A proposta, de autoria da vereadora Natasha Ferreira (PT), foi aprovada em plenário no dia 6 de agosto. O texto foi encaminhado ao prefeito Sebastião Melo (MDB), que optou por não sancioná-lo. Com isso, o projeto retornou ao Legislativo para promulgação automática.

A lei prevê a criação de comissões de heteroidentificação para validar a declaração de identidade de gênero antes da posse. Se as vagas reservadas não forem preenchidas, elas serão redistribuídas entre os demais candidatos aprovados.

Segundo Natasha, a escolha por uma banca de heteroidentificação composta por pessoas trans e travestis, além de representantes do governo e da organização dos concursos, é uma forma de evitar fraudes nas autodeclarações.

Essas bancas devem incluir informações que tragam um histórico de transgeneridade. “Se é início de transição, se é meio de transição, se tu fez uma opção de intervenções no corpo, se tu faz a hormonização ou não… Tem uma série de avaliações muito minuciosas que são feitas.”

“Nós sabemos que a questão étnica já abre brecha muitas vezes para uma divisão ou para questionamentos, inclusive de pessoas negras de pele clara, entendendo que o Brasil é um país extremamente miscigenado”, diz Natasha.
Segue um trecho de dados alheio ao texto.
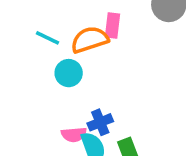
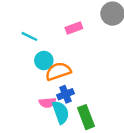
pink rectangle: (113, 26) -> (74, 28), turned 63
orange semicircle: (90, 40) -> (58, 71), moved

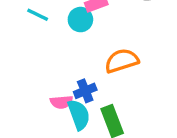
cyan circle: (44, 61) -> (80, 20), moved
orange semicircle: (58, 71) -> (122, 61), moved

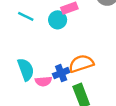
orange semicircle: (122, 61) -> (81, 64), moved
cyan semicircle: (79, 115) -> (26, 69), moved

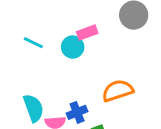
orange semicircle: (81, 64) -> (118, 91), moved

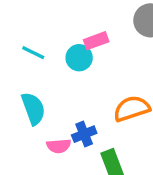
cyan semicircle: (33, 108) -> (33, 109), moved

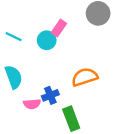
pink rectangle: (96, 41) -> (59, 28), turned -35

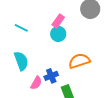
cyan circle: (47, 40) -> (58, 34), moved
pink semicircle: (32, 104) -> (36, 83), turned -56

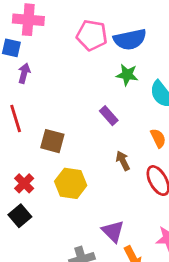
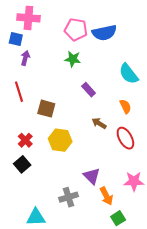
green star: (127, 75) -> (73, 59), moved
brown arrow: (123, 161) -> (99, 123), turned -32

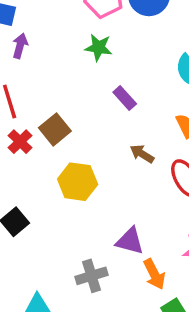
brown square: (46, 109) -> (55, 129), turned 36
red cross: (25, 140) -> (20, 142), moved
purple triangle: (92, 176) -> (130, 241), turned -30

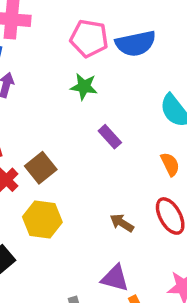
brown arrow: (142, 154) -> (122, 223), moved
yellow hexagon: (78, 182) -> (42, 219), moved

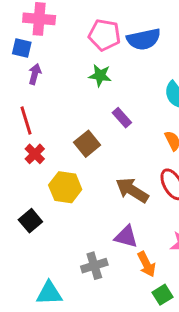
brown square: (41, 168) -> (87, 144), moved
brown arrow: (122, 223) -> (132, 190), size x1.6

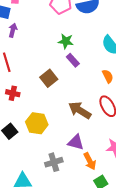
green star: (100, 75) -> (66, 41), moved
red cross: (35, 154) -> (13, 93), moved, turned -32
yellow hexagon: (65, 187) -> (37, 123), moved

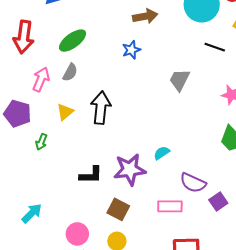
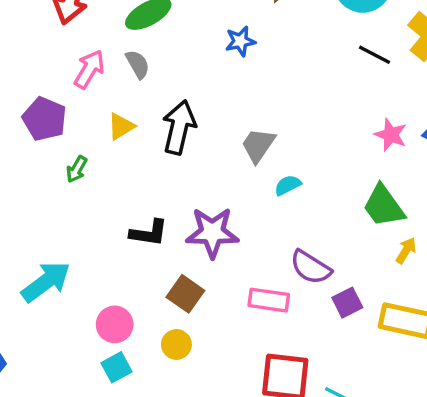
gray semicircle: (70, 72) -> (138, 64), turned -66
gray trapezoid: (180, 80) -> (258, 145), moved
cyan semicircle: (162, 153) -> (288, 185), moved
cyan arrow: (32, 213) -> (46, 282), size x1.4

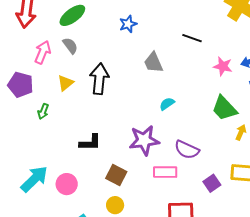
black line: (375, 55) -> (192, 38), moved
gray trapezoid: (258, 145) -> (153, 63), moved, turned -50
purple star: (212, 232) -> (144, 140), moved
purple square: (347, 303) -> (212, 183), moved
pink circle: (115, 324) -> (67, 184), moved

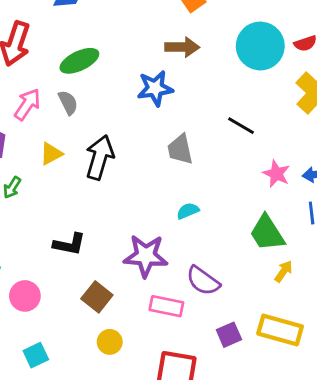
blue star: (128, 24) -> (155, 88), size x1.4
yellow circle: (115, 205) -> (110, 342), moved

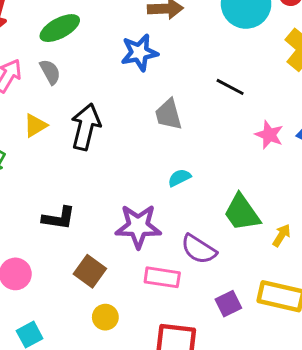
green trapezoid: (267, 233) -> (242, 213), moved

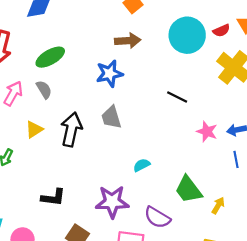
gray trapezoid: (168, 114) -> (111, 117), moved

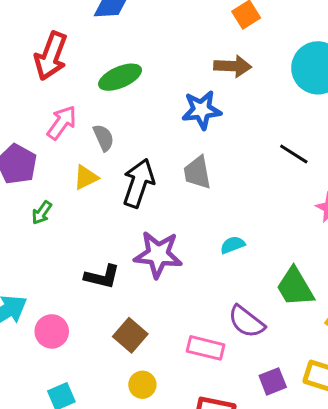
gray semicircle: (44, 90) -> (104, 138), moved
purple star: (112, 202) -> (158, 254), moved

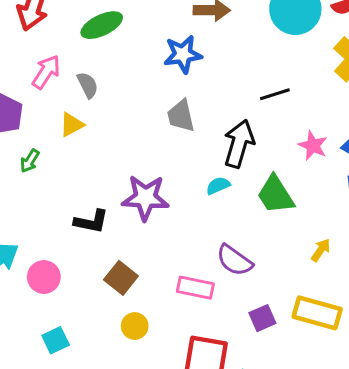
black line: (294, 154) -> (275, 94), turned -48
black arrow: (139, 183) -> (239, 144), moved
green trapezoid: (295, 287) -> (276, 195), moved

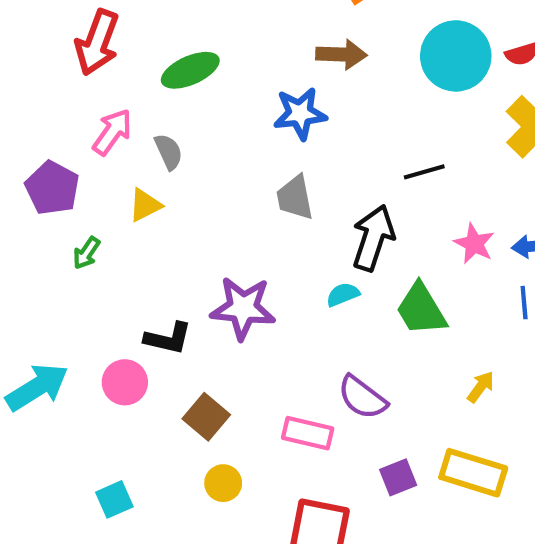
pink circle: (44, 277) -> (125, 382), moved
“No caso de pessoas trans, não é somente o que nós imaginamos no popular. Não é a pessoa que tem silicone, tem um corpão e cabelão. Pessoas trans hoje estão em um espectro mais amplo.”

Ainda assim, destaca a vereadora, a lei exige que postulantes ao cargo tenha uma boa pontuação. “Tem que fazer prova, tem que enfrentar a banca e tem que ter a média. A cota, na verdade, é para dizer assim: nós vamos garantir que pessoas trans entrem por esta média dentro deste espaço.”

O projeto original previa a reserva de 5% das vagas, mas a proporção foi reduzida durante a negociação devido à falta de dados sobre a população trans que pudesse preencher essa cota. Outro ajuste feito na proposta retirou a aplicação da cota para cargos comissionados.

O primeiro concurso sob vigência da nova lei está previsto para dezembro, com vagas na Secretaria de Habitação. Na próxima semana, uma reunião na Secretaria de Planejamento deve discutir a regulamentação da lei, incluindo pontos como a quantidade mínima de vagas necessária para que a reserva seja aplicada.

Natasha disse que a vigência de um decreto estadual implementado pelo governo Eduardo Leite (PSD) em 2021 que garante cotas trans em concursos sensibilizou partidos de centro e centro-direita.

Outra aproximação com a prefeitura ocorreu após uma reunião de movimentos sociais com a primeira-dama de Porto Alegre, Valéria Leopoldino, simpática à causa LGBTI+. De acordo com a vereadora, Melo havia sinalizado que silenciaria sobre o projeto.

“Acho que ele (Melo), a primeira-dama e o secretariado estão conscientes que a nossa luta é mais de uma política de ajuda do que propriamente de demarcação ideológica e desgaste.”

A medida foi aprovada por 17 votos, com 11 contrários. A Câmara tem 35 vereadores.